TASK DIRECTIONS: Write out the listing below without alteration, omitting its pictures.

RECORDED INFORMATION:
▼▼▼
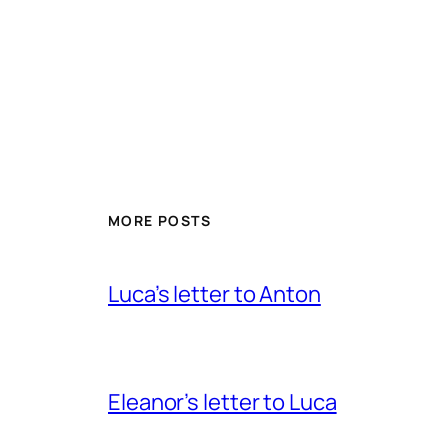
MORE POSTS
Luca’s letter to Anton
Eleanor’s letter to Luca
▲▲▲
RESULT FOR THIS TASK:
MORE POSTS
Luca’s letter to Anton
Eleanor’s letter to Luca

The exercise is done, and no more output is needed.